In 2013, e-comm companies spent Rs 1,355 crore on advertising. In comparison, one of the largest ad spenders on traditional media auto companies spent around R1,500 crore. This year, analysts say, the total spends by e-comm companies will grow by around 20%.
For brand building and creating a buzz, traditional media such as TV, radio and print are still the most effective. Internet, because of its limited reach, isnt able to generate the same buzz as other media does. With most online players being in start-up mode, they are expected to spend more on advertising this year, said Ashish Pherwani, partner, E&Y.
Along with absolute media spends, these companies are also spending a lot on getting celebrities to endorse their brands. For instance, commercial classified site OLX roped in actor and comedian Kapil Sharma for its latest television ads, while it also launched a joint marketing campaign with Flipkart recently.
If one wants to reach out to a large spectrum of audience in India, one has to rely on traditional media.
Also, traditional media lends a credibility to the brands that helps in winning consumer trust, said Pranay Chulet, CEO, Quikr, another leading classified site.
Agrees Shoumyan Biswas, senior director, marketing, Flipkart.

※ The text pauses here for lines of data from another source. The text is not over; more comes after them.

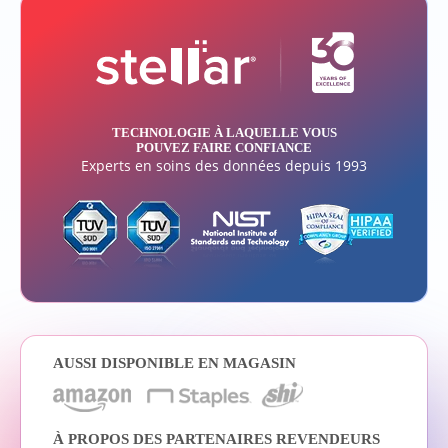
TECHNOLOGIE À LAQUELLE VOUS
POUVEZ FAIRE CONFIANCE
Experts en soins des données depuis 1993
AUSSI DISPONIBLE EN MAGASIN
À PROPOS DES PARTENAIRES REVENDEURS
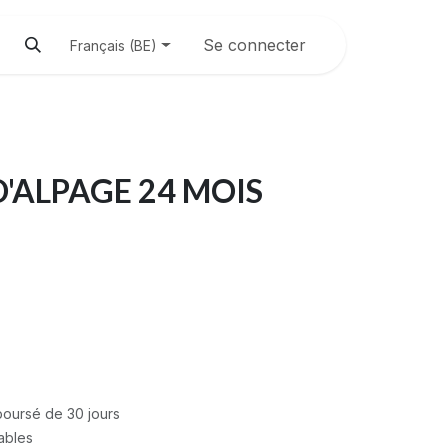
Se connecter
Français (BE)
'ALPAGE 24 MOIS
mboursé de 30 jours
rables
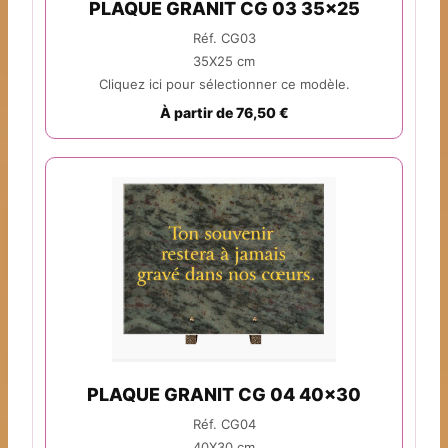
PLAQUE GRANIT CG 03 35x25
Réf. CG03
35X25 cm
Cliquez ici pour sélectionner ce modèle.
À partir de 76,50 €
PLAQUE GRANIT CG 04 40x30
Réf. CG04
40X30 cm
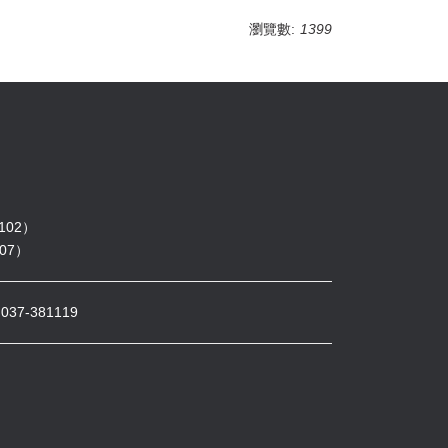
瀏覽數:
1399
102）
07）
7-381119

Some of our campaigns like shopping ka naya address have been extremely successful and did contribute towards making us a household name, he said.
The big spenders are also the ones with sound financial backing. For instance, OLX, which is backed by South African media company Naspers, has, so far this year, spent R26.7 crore on advertising on television, R17.7 crore on print and R6 crore on radio. Snapdeal, the second-largest e-tailing company in the country after Flipkart, has raised $100 million in May this year, spending R23 crore on advertising on television and R1.3 crore each on print and radio.
Meanwhile, Flipkart which was recently in the news for raising $1 billion, has, so far, spent R33.8 crore on print advertising and R21 crore on television.
A good amount of the funds raised by these companies are being spent on building their brand recall, besides firming up their online business, said Pherwani.
So far in 2014, print has been the biggest gainer of all the mediums, with online players spending R599 crore on advertising, followed by television where online players spend R170 crore, and finally radio, for which the ad spend stood at R13.9 crore.
As per Jehill Thakkar, executive director, media and entertainment practice, KPMG, in India so far advertising has been restricted to national channels and newspapers. But going forward, he sees this changing.
With online players expanding their reach and penetrating into smaller markets, they will use regional mediums, including television, print and radio, extensively to grab consumers attention, added Thakkar.